Les territoires ne sont pas des témoins passifs des évolutions mais peuvent en être les initiateurs. Certes, les tendances lourdes, telles que les facteurs climatiques et démographiques, imposent des réalités incontestables pour demain sur lesquels les acteurs locaux ont peu de marge de manoeuvre. Mais ce qui reste à anticiper, imaginer, faire émerger, c’est la façon dont chaque territoire, à toutes les échelles, va affronter demain ces réalités, et les transformer à son tour et créer de nouvelles opportunités de développement territorial, économique, social voire politique.

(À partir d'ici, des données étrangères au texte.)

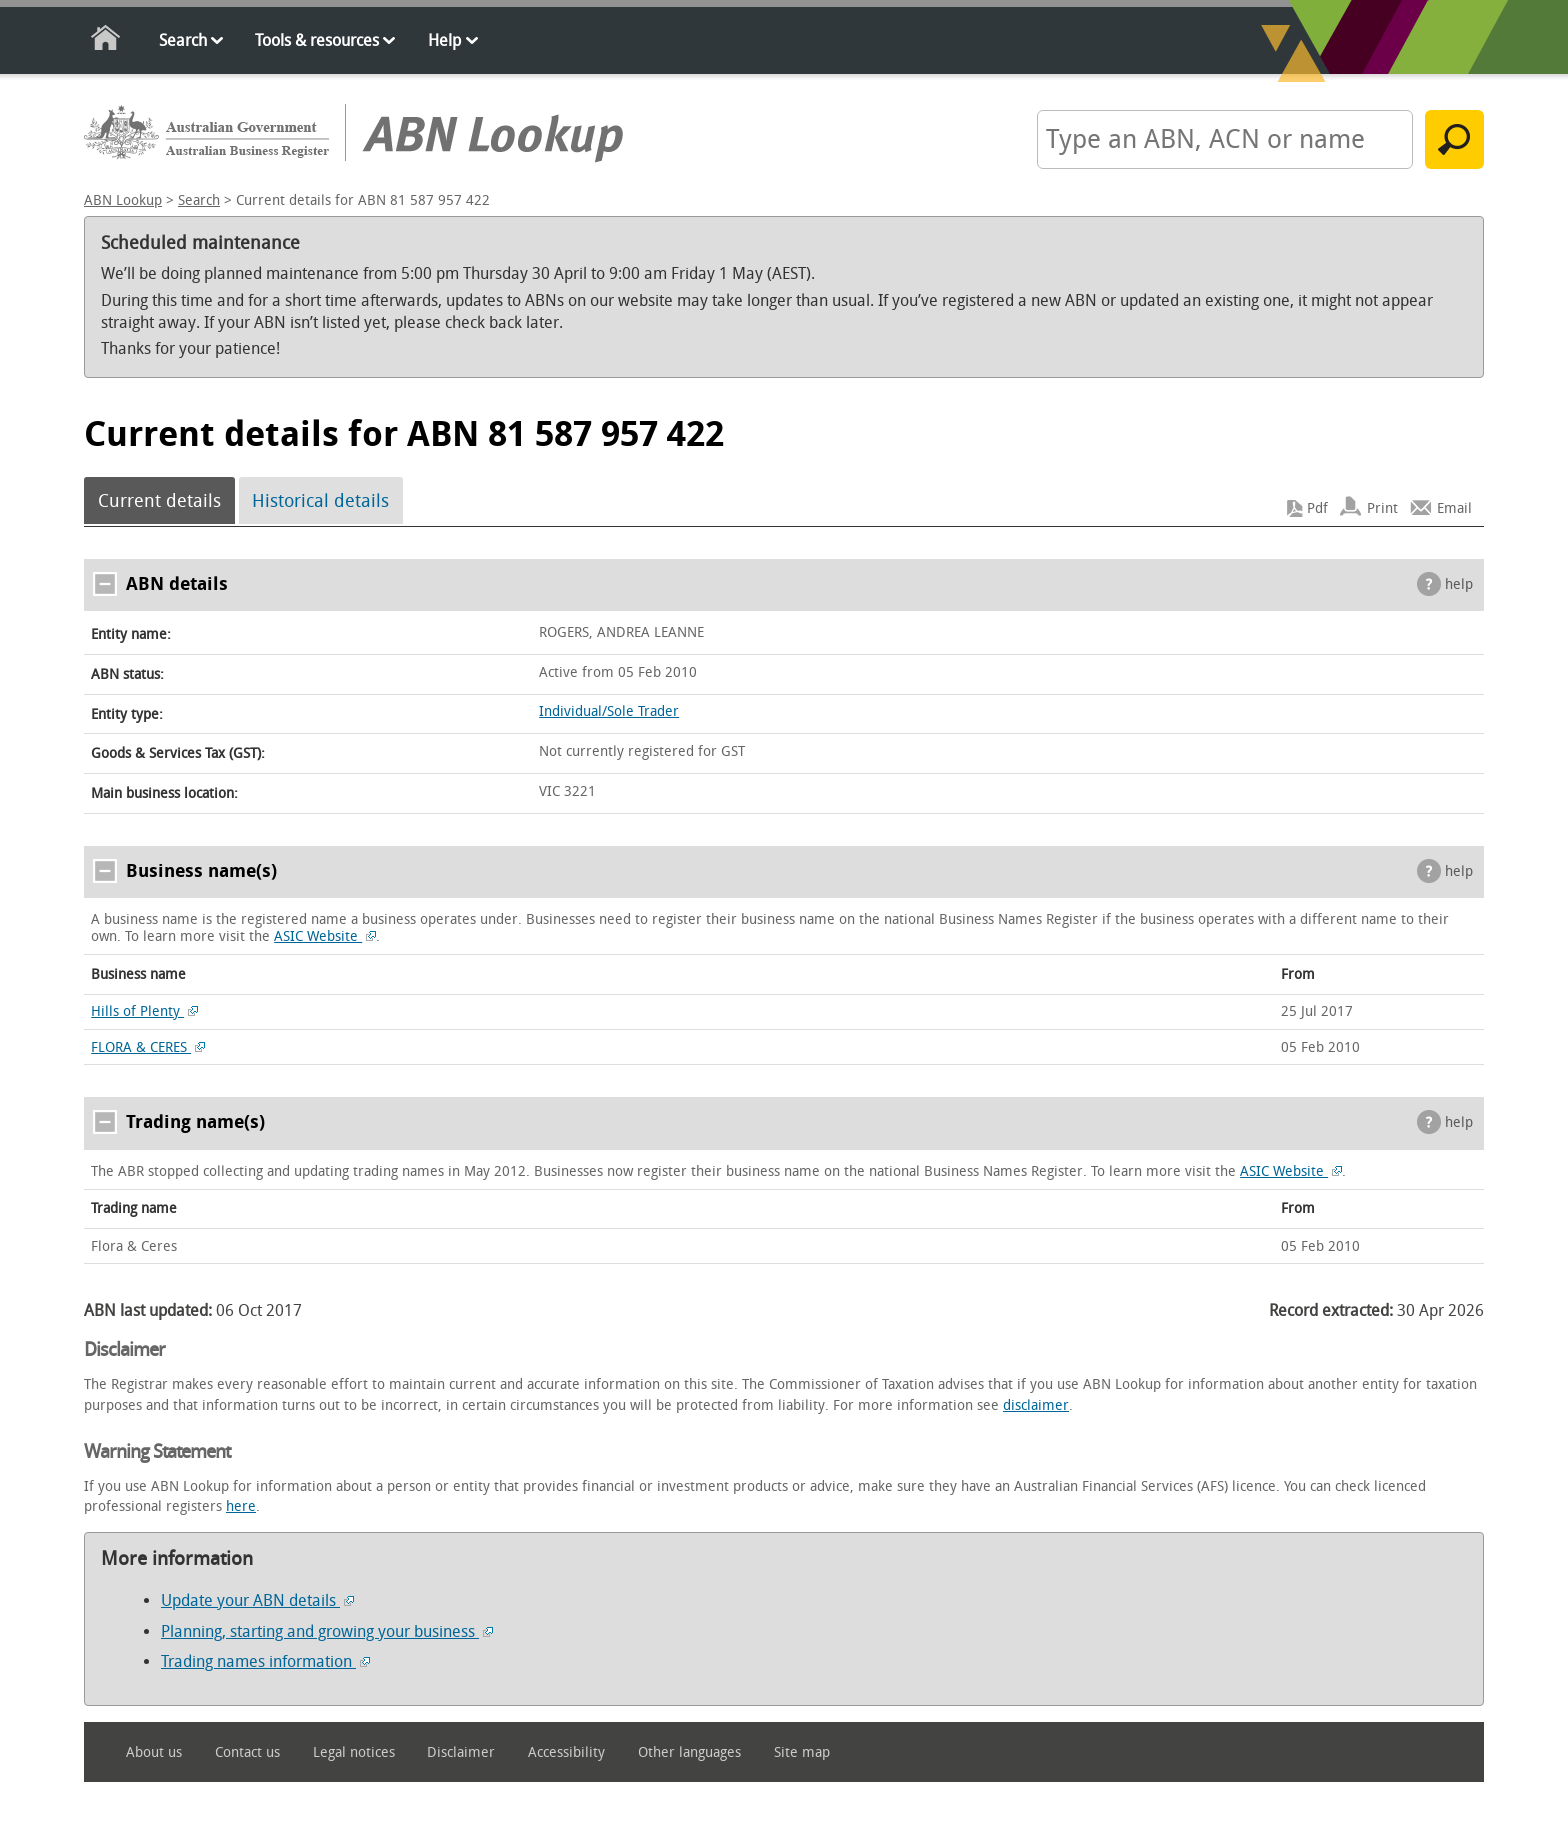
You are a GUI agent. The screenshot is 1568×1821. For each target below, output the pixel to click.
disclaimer (1036, 1405)
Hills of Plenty (144, 1011)
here (241, 1506)
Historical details (320, 501)
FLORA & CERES (148, 1047)
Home (106, 41)
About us (154, 1752)
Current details (159, 501)
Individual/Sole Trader (609, 711)
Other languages (689, 1752)
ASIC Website (325, 936)
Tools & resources (317, 40)
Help (444, 40)
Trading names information (265, 1661)
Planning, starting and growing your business (327, 1631)
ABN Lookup (123, 200)
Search (183, 40)
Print (1382, 508)
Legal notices (354, 1752)
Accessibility (566, 1752)
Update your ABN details (257, 1600)
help (1459, 584)
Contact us (247, 1752)
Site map (802, 1752)
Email (1454, 508)
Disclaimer (461, 1752)
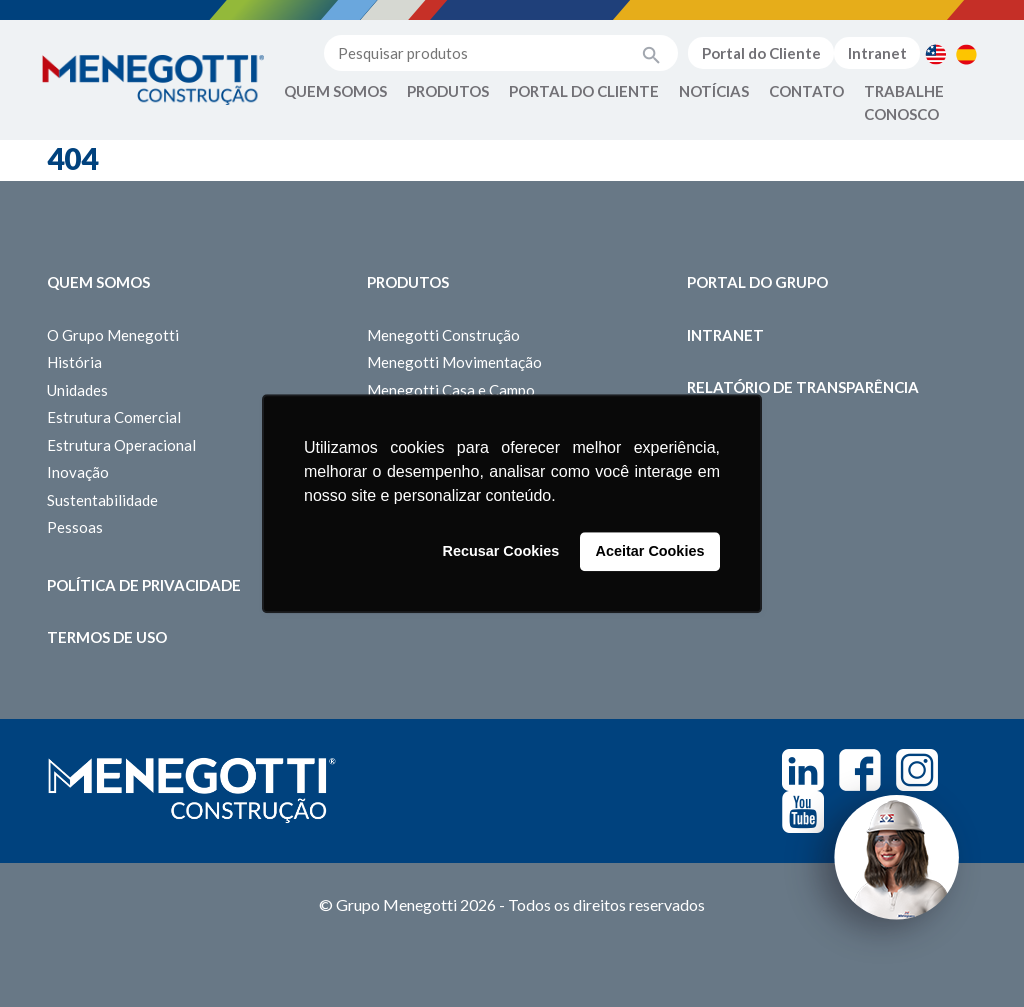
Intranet (877, 53)
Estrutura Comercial (114, 417)
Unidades (77, 390)
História (74, 362)
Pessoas (75, 527)
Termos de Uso (107, 637)
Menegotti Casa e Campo (451, 390)
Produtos (448, 91)
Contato (806, 91)
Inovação (78, 472)
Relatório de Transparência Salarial (803, 398)
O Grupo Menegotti (113, 335)
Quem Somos (335, 91)
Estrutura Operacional (121, 445)
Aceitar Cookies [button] (650, 552)
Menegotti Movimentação (454, 362)
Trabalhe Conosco (904, 102)
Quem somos (98, 282)
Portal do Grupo (757, 282)
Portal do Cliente (761, 53)
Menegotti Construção (443, 335)
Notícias (714, 91)
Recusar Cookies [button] (501, 552)
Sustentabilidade (102, 500)
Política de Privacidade (144, 585)
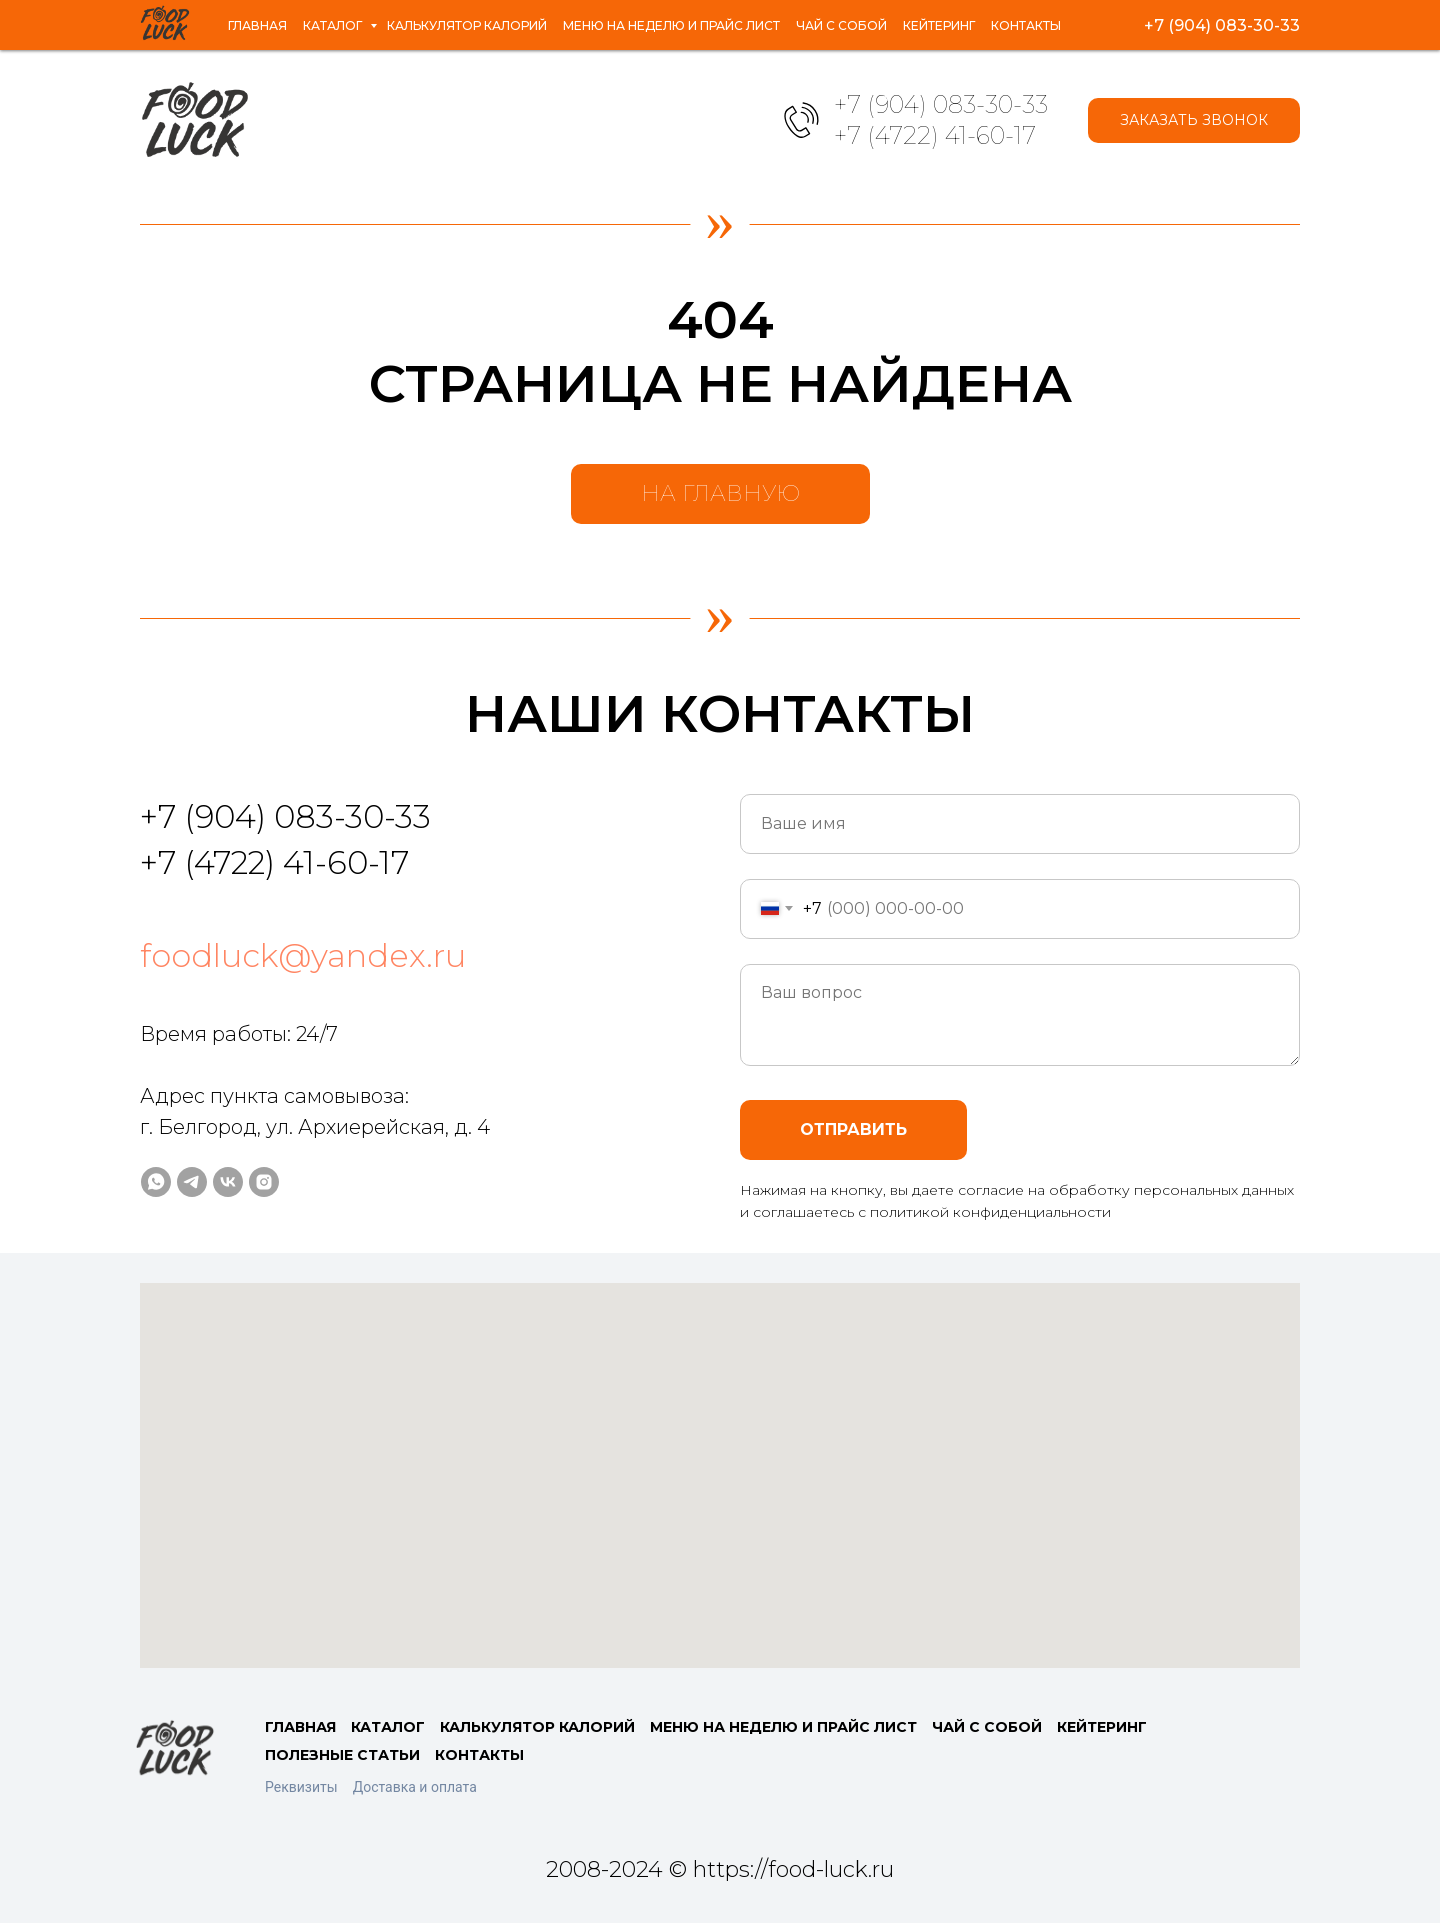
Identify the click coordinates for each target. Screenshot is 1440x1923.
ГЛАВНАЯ (300, 1727)
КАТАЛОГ (388, 1727)
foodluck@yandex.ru (303, 955)
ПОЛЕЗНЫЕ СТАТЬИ (342, 1755)
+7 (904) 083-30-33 (941, 104)
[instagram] (1280, 25)
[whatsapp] (1148, 25)
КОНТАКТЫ (479, 1755)
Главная (185, 16)
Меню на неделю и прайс (672, 16)
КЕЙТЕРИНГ (1102, 1727)
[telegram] (1192, 25)
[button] (1194, 120)
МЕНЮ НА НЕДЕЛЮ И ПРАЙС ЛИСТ (783, 1727)
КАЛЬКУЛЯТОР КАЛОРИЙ (537, 1727)
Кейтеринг (975, 16)
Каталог (277, 16)
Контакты (191, 34)
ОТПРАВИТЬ (853, 1129)
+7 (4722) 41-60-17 (935, 135)
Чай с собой (857, 16)
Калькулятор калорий (439, 16)
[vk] (1236, 25)
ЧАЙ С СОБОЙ (987, 1727)
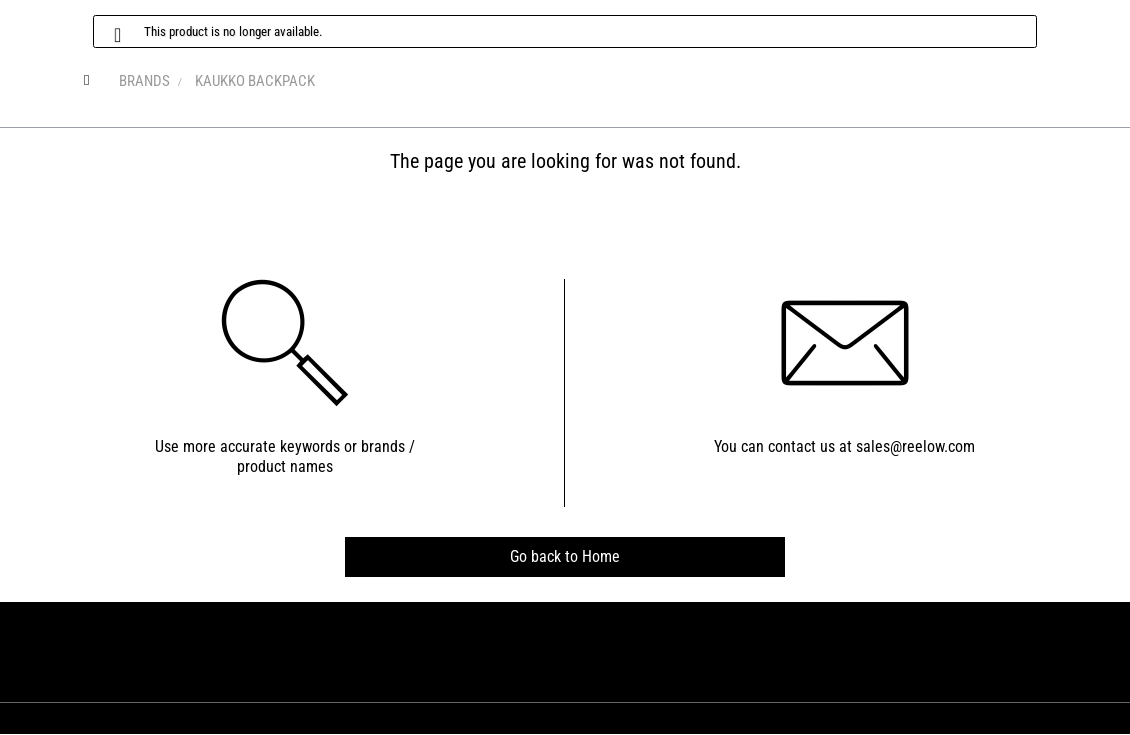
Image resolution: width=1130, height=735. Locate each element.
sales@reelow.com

Ainsi le littoral, où se concentrent les enjeux socio-économiques et environnementaux régionaux (vulnérabilité de l’environnement, pressions démographiques, métropolisation, périurbanisation, « cabanisation »…), demeure un territoire complexe car très convoité (photo 1), sur lequel la démarche d’anticipation territoriale s’avère de plus en plus nécessaire au pilotage de l’action publique.

Le champ géographique de la démarche prospective en Languedoc-Roussillon concerne de fait le littoral au sens large. Il correspond à l’enveloppe des SCOT (schémas de cohérence territoriale) du littoral et de la plaine littorale. Se caler sur ce périmètre semblait judicieux pour un ancrage territorial de la démarche prenant en compte les liens fonctionnels entre littoral et plaine et intégrant un volet maritime. Le périmètre couvre neuf SCOT, trente-trois EPCI (établissements publics de coopération intercommunale : communautés d’agglomération et communautés de communes) et trois cent soixante-quinze communes (dont soixante et une communes littorales). Le périmètre intègre donc la plaine littorale qui concentre les grandes infrastructures de transport et les grandes agglomérations de la région (Montpellier, Nîmes, Béziers, Narbonne, Perpignan) ayant une influence forte sur le développement du reste du territoire, littoral en particulier.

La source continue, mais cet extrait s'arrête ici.